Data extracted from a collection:
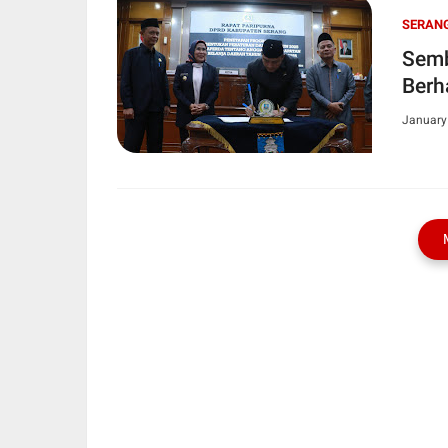
SERAN
Semb
Berha
January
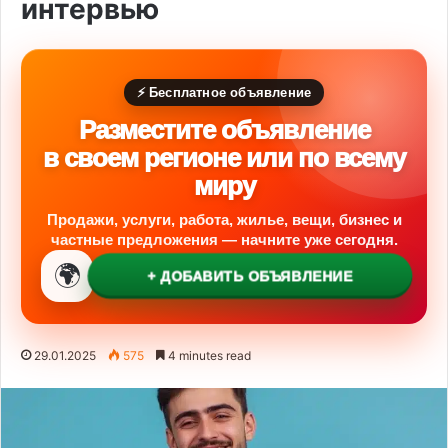
интервью
⚡ Бесплатное объявление
Разместите объявление
в своем регионе или по всему
миру
Продажи, услуги, работа, жилье, вещи, бизнес и
частные предложения — начните уже сегодня.
🌍
+ ДОБАВИТЬ ОБЪЯВЛЕНИЕ
29.01.2025
575
4 minutes read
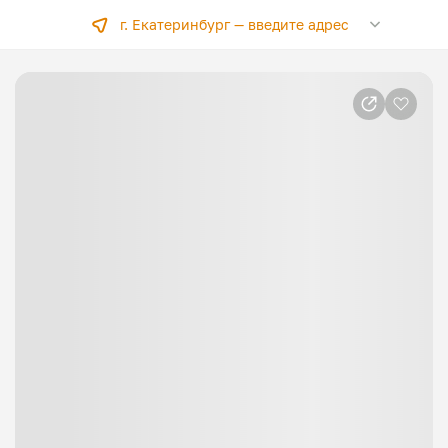
г. Екатеринбург —
введите адрес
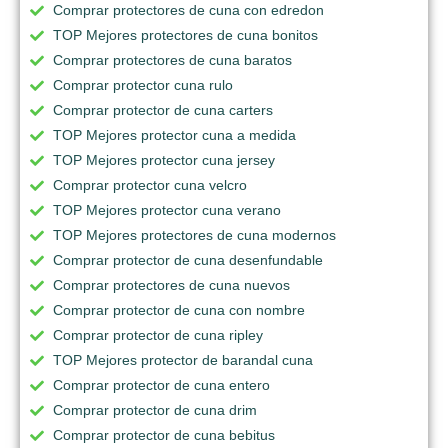
Comprar protectores de cuna con edredon
TOP Mejores protectores de cuna bonitos
Comprar protectores de cuna baratos
Comprar protector cuna rulo
Comprar protector de cuna carters
TOP Mejores protector cuna a medida
TOP Mejores protector cuna jersey
Comprar protector cuna velcro
TOP Mejores protector cuna verano
TOP Mejores protectores de cuna modernos
Comprar protector de cuna desenfundable
Comprar protectores de cuna nuevos
Comprar protector de cuna con nombre
Comprar protector de cuna ripley
TOP Mejores protector de barandal cuna
Comprar protector de cuna entero
Comprar protector de cuna drim
Comprar protector de cuna bebitus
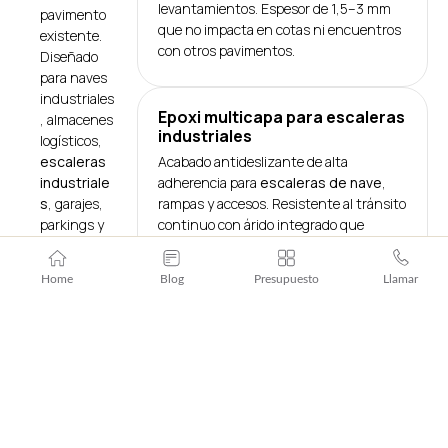
levantamientos. Espesor de 1,5–3 mm
pavimento
que no impacta en cotas ni encuentros
existente.
con otros pavimentos.
Diseñado
para naves
industriales
Epoxi multicapa para escaleras
, almacenes
industriales
logísticos,
escaleras
Acabado antideslizante de alta
industriale
adherencia para
escaleras de nave
,
s
, garajes,
rampas y accesos. Resistente al tránsito
parkings y
continuo con árido integrado que
locales
cumple normativa R11.
comerciales.
Home
Blog
Presupuesto
Llamar
Garajes, parkings y zonas
logísticas
Protección del hormigón frente a
aceites, agua y tráfico rodado ligero en
garajes y parkings de bajo-medio
tráfico
. Señalización y colores RAL
integrados.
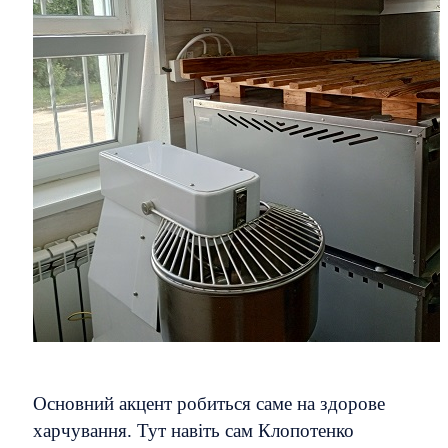
Основний акцент робиться саме на здорове
харчування. Тут навіть сам Клопотенко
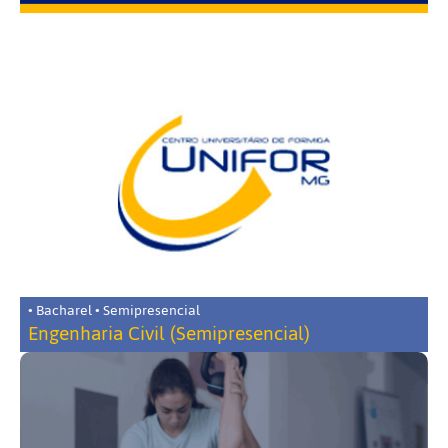
• Bacharel • Semipresencial
Engenharia Civil (Semipresencial)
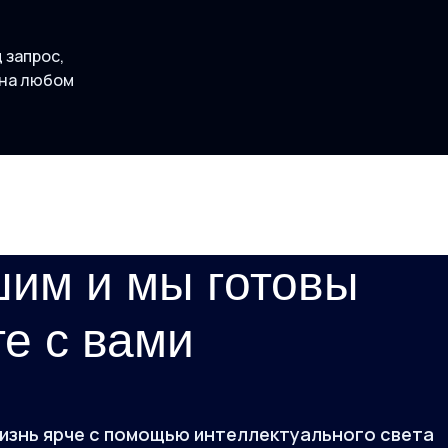
 запрос,
 на любом
им и мы готовы
е с вами
у жизнь ярче с помощью интеллектуального света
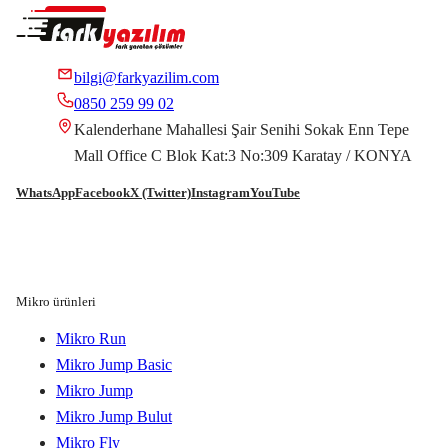
bilgi@farkyazilim.com
0850 259 99 02
Kalenderhane Mahallesi Şair Senihi Sokak Enn Tepe
Mall Office C Blok Kat:3 No:309 Karatay / KONYA
WhatsApp
Facebook
X (Twitter)
Instagram
YouTube
Mikro ürünleri
Mikro Run
Mikro Jump Basic
Mikro Jump
Mikro Jump Bulut
Mikro Fly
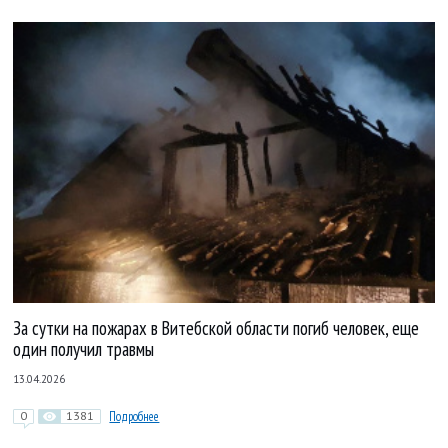
За сутки на пожарах в Витебской области погиб человек, еще
один получил травмы
13.04.2026
0
1381
Подробнее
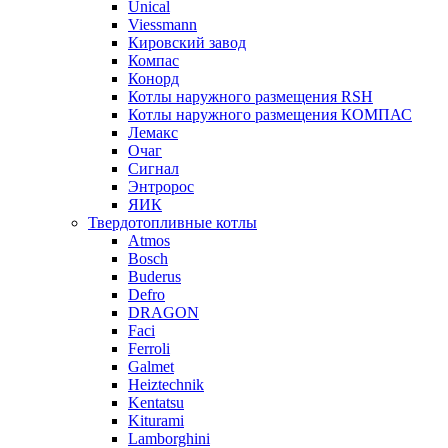
Unical
Viessmann
Кировский завод
Компас
Конорд
Котлы наружного размещения RSH
Котлы наружного размещения КОМПАС
Лемакс
Очаг
Сигнал
Энтророс
ЯИК
Твердотопливные котлы
Atmos
Bosch
Buderus
Defro
DRAGON
Faci
Ferroli
Galmet
Heiztechnik
Kentatsu
Kiturami
Lamborghini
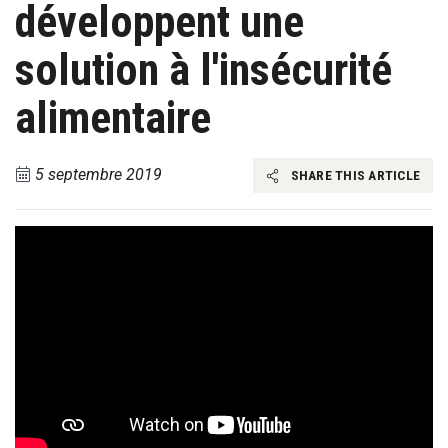
développent une
solution à l'insécurité
alimentaire
5 septembre 2019
SHARE THIS ARTICLE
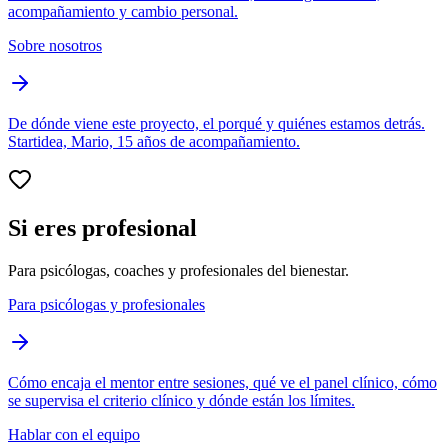
acompañamiento y cambio personal.
Sobre nosotros
De dónde viene este proyecto, el porqué y quiénes estamos detrás.
Startidea, Mario, 15 años de acompañamiento.
Si eres profesional
Para psicólogas, coaches y profesionales del bienestar.
Para psicólogas y profesionales
Cómo encaja el mentor entre sesiones, qué ve el panel clínico, cómo
se supervisa el criterio clínico y dónde están los límites.
Hablar con el equipo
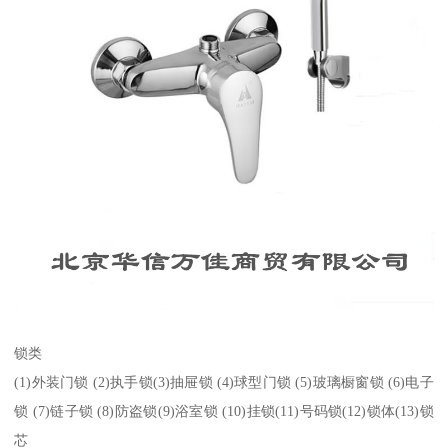
锁类
(1)外装门锁 (2)执手锁(3)抽屉锁 (4)球型门锁 (5)玻璃橱窗锁 (6)电子
锁 (7)链子锁 (8)防盗锁(9)浴室锁 (10)挂锁(11)号码锁(12)锁体(13)锁
芯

◆ WORK TO COMPLETE ◆
Repeat exactly the line containing "cumple normativa R11." and every line after it through the end of the records, and nothing else. Leave the pictures out.

◆ EXERCISE ANSWER ◆
cumple normativa R11.
comerciales.
Home
Blog
Presupuesto
Llamar
Garajes, parkings y zonas
logísticas
Protección del hormigón frente a
aceites, agua y tráfico rodado ligero en
garajes y parkings de bajo-medio
tráfico
. Señalización y colores RAL
integrados.
Основний акцент робиться саме на здорове
харчування. Тут навіть сам Клопотенко
• Bacharel • Semipresencial
Engenharia Civil (Semipresencial)
 запрос,
 на любом
им и мы готовы
е с вами
у жизнь ярче с помощью интеллектуального света
bilgi@farkyazilim.com
0850 259 99 02
Kalenderhane Mahallesi Şair Senihi Sokak Enn Tepe
Mall Office C Blok Kat:3 No:309 Karatay / KONYA
WhatsApp
Facebook
X (Twitter)
Instagram
YouTube
Mikro ürünleri
Mikro Run
Mikro Jump Basic
Mikro Jump
Mikro Jump Bulut
Mikro Fly
За сутки на пожарах в Витебской области погиб человек, еще
один получил травмы
13.04.2026
0
1381
Подробнее
Unical
Viessmann
Кировский завод
Компас
Конорд
Котлы наружного размещения RSH
Котлы наружного размещения КОМПАС
Лемакс
Очаг
Сигнал
Энтророс
ЯИК
Твердотопливные котлы
Atmos
Bosch
Buderus
Defro
DRAGON
Faci
Ferroli
Galmet
Heiztechnik
Kentatsu
Kiturami
Lamborghini
développent une
solution à l'insécurité
alimentaire
5 septembre 2019
SHARE THIS ARTICLE
acompañamiento y cambio personal.
Sobre nosotros
De dónde viene este proyecto, el porqué y quiénes estamos detrás.
Startidea, Mario, 15 años de acompañamiento.
Si eres profesional
Para psicólogas, coaches y profesionales del bienestar.
Para psicólogas y profesionales
Cómo encaja el mentor entre sesiones, qué ve el panel clínico, cómo
se supervisa el criterio clínico y dónde están los límites.
Hablar con el equipo
锁类
(1)外装门锁 (2)执手锁(3)抽屉锁 (4)球型门锁 (5)玻璃橱窗锁 (6)电子
锁 (7)链子锁 (8)防盗锁(9)浴室锁 (10)挂锁(11)号码锁(12)锁体(13)锁
芯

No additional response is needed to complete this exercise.